🔌 RLC Circuit — Resonance & Oscillations

A series RLC circuit obeys L d²Q/dt² + R dQ/dt + Q/C = V_s. At resonance ω₀ = 1/√(LC) the impedance is purely resistive and current peaks. Adjust R, L, C to explore underdamped oscillations, critical damping and the Q-factor.

Mode

Circuit Components

Resistance R 10 Ω Inductance L 0.10 H Capacitance C 100 µF

Derived Values

ω₀ (rad/s)—

f₀ (Hz)—

Q-factor—

Damping—

τ (s)—

View

Show impedance Yes

What this demonstrates

The RLC series circuit is the electrical analogue of a mass-spring-damper system. Charge Q on the capacitor plays the role of displacement, current I = dQ/dt is velocity, and the inductor stores magnetic energy like a mass stores kinetic energy.
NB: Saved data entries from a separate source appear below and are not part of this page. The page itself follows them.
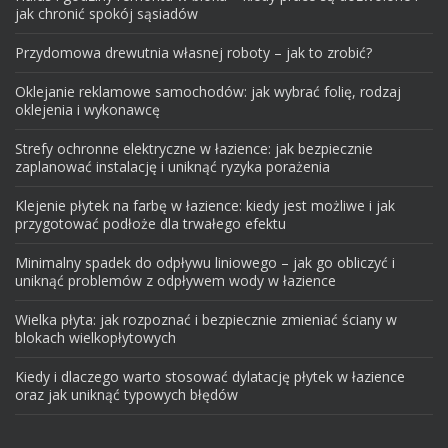
jak chronić spokój sąsiadów
Przydomowa drewutnia własnej roboty – jak to zrobić?
Oklejanie reklamowe samochodów: jak wybrać folię, rodzaj
oklejenia i wykonawcę
Strefy ochronne elektryczne w łazience: jak bezpiecznie
zaplanować instalację i uniknąć ryzyka porażenia
Klejenie płytek na farbę w łazience: kiedy jest możliwe i jak
przygotować podłoże dla trwałego efektu
Minimalny spadek do odpływu liniowego – jak go obliczyć i
uniknąć problemów z odpływem wody w łazience
Wielka płyta: jak rozpoznać i bezpiecznie zmieniać ściany w
blokach wielkopłytowych
Kiedy i dlaczego warto stosować dylatację płytek w łazience
oraz jak uniknąć typowych błędów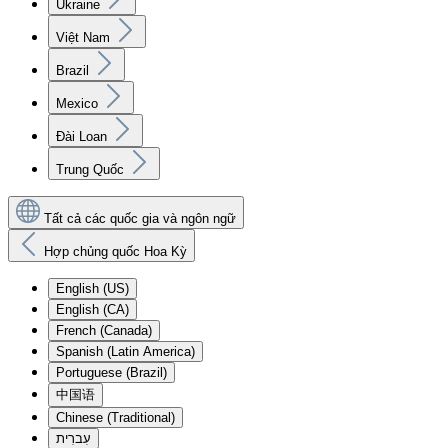
Ukraine
Việt Nam
Brazil
Mexico
Đài Loan
Trung Quốc
Tất cả các quốc gia và ngôn ngữ
Hợp chủng quốc Hoa Kỳ
English (US)
English (CA)
French (Canada)
Spanish (Latin America)
Portuguese (Brazil)
中国语
Chinese (Traditional)
עִברִית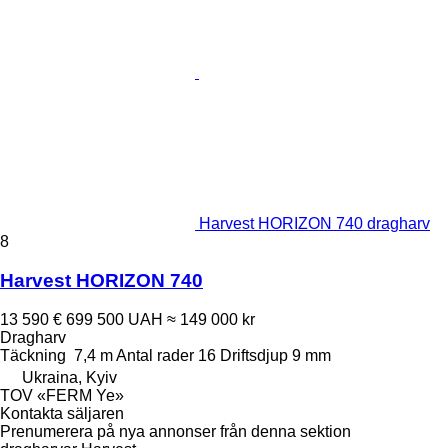
Harvest HORIZON 740 dragharv
8
Harvest HORIZON 740
13 590 €
699 500 UAH
≈ 149 000 kr
Dragharv
Täckning
7,4 m
Antal rader
16
Driftsdjup
9 mm
Ukraina, Kyiv
TOV «FERM Ye»
Kontakta säljaren
Prenumerera på nya annonser från denna sektion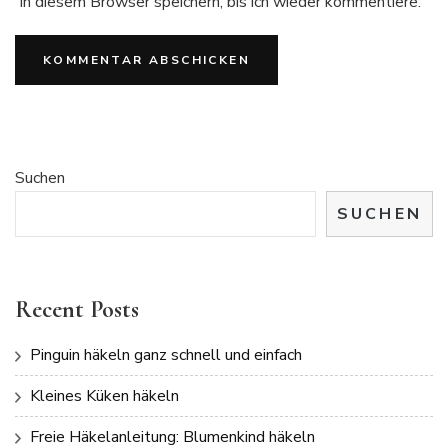
in diesem Browser speichern, bis ich wieder kommentiere.
Suchen
SUCHEN
Recent Posts
Pinguin häkeln ganz schnell und einfach
Kleines Küken häkeln
Freie Häkelanleitung: Blumenkind häkeln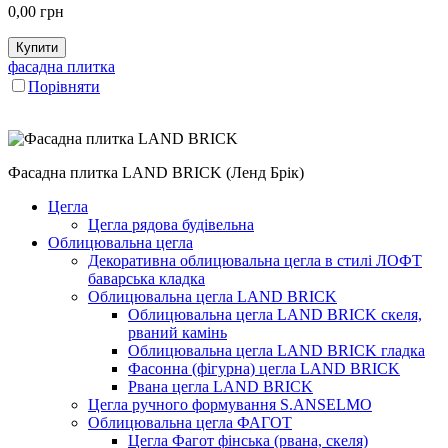
0,00
грн
Купити
фасадна плитка
Порівняти
Фасадна плитка LAND BRICK (Ленд Брік)
Цегла
Цегла рядова будівельна
Облицювальна цегла
Декоративна облицювальна цегла в стилі ЛОФТ
баварська кладка
Облицювальна цегла LAND BRICK
Облицювальна цегла LAND BRICK скеля,
рваний камінь
Облицювальна цегла LAND BRICK гладка
Фасонна (фігурна) цегла LAND BRICK
Рвана цегла LAND BRICK
Цегла ручного формування S.ANSELMO
Облицювальна цегла ФАГОТ
Цегла Фагот фінська (рвана, скеля)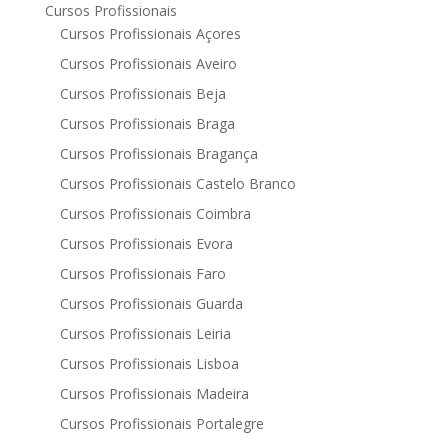
Cursos Profissionais
Cursos Profissionais Açores
Cursos Profissionais Aveiro
Cursos Profissionais Beja
Cursos Profissionais Braga
Cursos Profissionais Bragança
Cursos Profissionais Castelo Branco
Cursos Profissionais Coimbra
Cursos Profissionais Evora
Cursos Profissionais Faro
Cursos Profissionais Guarda
Cursos Profissionais Leiria
Cursos Profissionais Lisboa
Cursos Profissionais Madeira
Cursos Profissionais Portalegre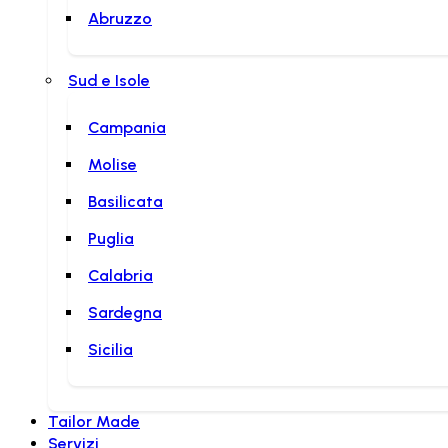
Abruzzo
Sud e Isole
Campania
Molise
Basilicata
Puglia
Calabria
Sardegna
Sicilia
Tailor Made
Servizi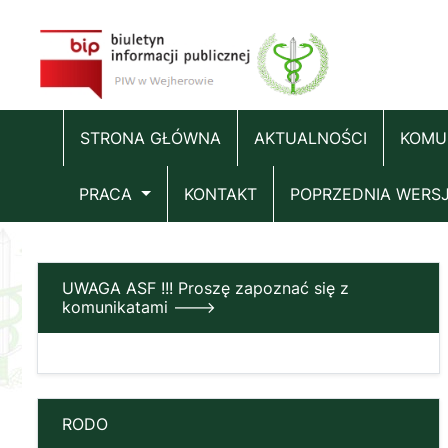
STRONA GŁÓWNA
AKTUALNOŚCI
KOMU
PRACA
KONTAKT
POPRZEDNIA WERS
UWAGA ASF !!! Proszę zapoznać się z
komunikatami --->
RODO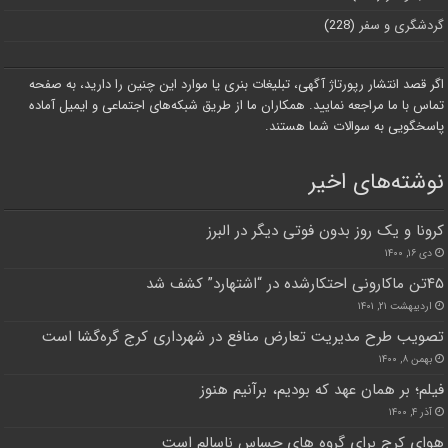
گردشگری و سفر
(228)
اگر قصد انتشار رپورتاژ آگهی، تبلیغات بنری یا موارد این چنین را دارید، به صفحه
تماس با ما مراجعه نمایید. همکاران ما از طریق شبکه‌های اجتماعی و ایمیل آماده
پاسخگویی به سوالات شما هستند.
نوشته‌های اخیر
کرونا و یک روز بدون فوتی دیگر در البرز
دی ۱۶, ۱۴۰۰
۴۵تن ماکارونی احتکارشده در “اشتهارد” کشف شد
اردیبهشت ۲۱, ۱۴۰۱
تصویب طرح مدیریت تعارض منافع در شهرداری کرج گره‌گشا است
بهمن ۸, ۱۴۰۰
فیلم؛ بر همان عهد که بودیم، برآنیم هنوز
آذر ۴, ۱۴۰۰
هوای کرج برای گروه های حساس ناسالم است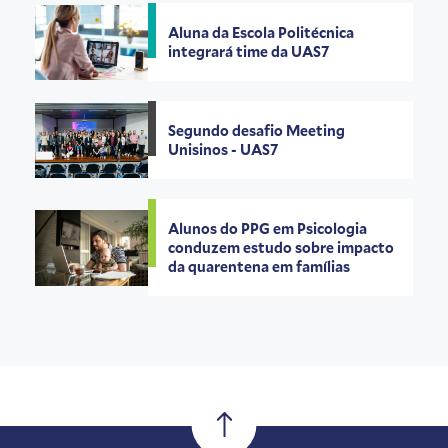
Aluna da Escola Politécnica
integrará time da UAS7
Segundo desafio Meeting
Unisinos - UAS7
Alunos do PPG em Psicologia
conduzem estudo sobre impacto
da quarentena em famílias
The circuit oscillates at ω₀ = 1/√(LC) when under-damped (R < 2√(L/C)). The Q-factor (quality factor) = ω₀L/R determines both the sharpness of the resonance peak and the number of oscillations before decay.

How to use

Free mode: watch natural decaying oscillations of Q(t) and I(t)
Driven mode: sweep the driving frequency — notice amplitude peaks at ω₀
Decrease R to sharpen the resonance (higher Q) and slow the decay
The impedance curve Z(ω) = √(R² + (ωL − 1/ωC)²) shows the minimum at ω₀

Did you know?

RLC circuits are at the heart of radio tuning: your phone's antenna circuit is an RLC resonator whose C (or L) is adjusted to pick the exact carrier frequency. The Q-factor of a high-quality quartz crystal oscillator can exceed 100 000, enabling the precision timing in GPS receivers and atomic clocks.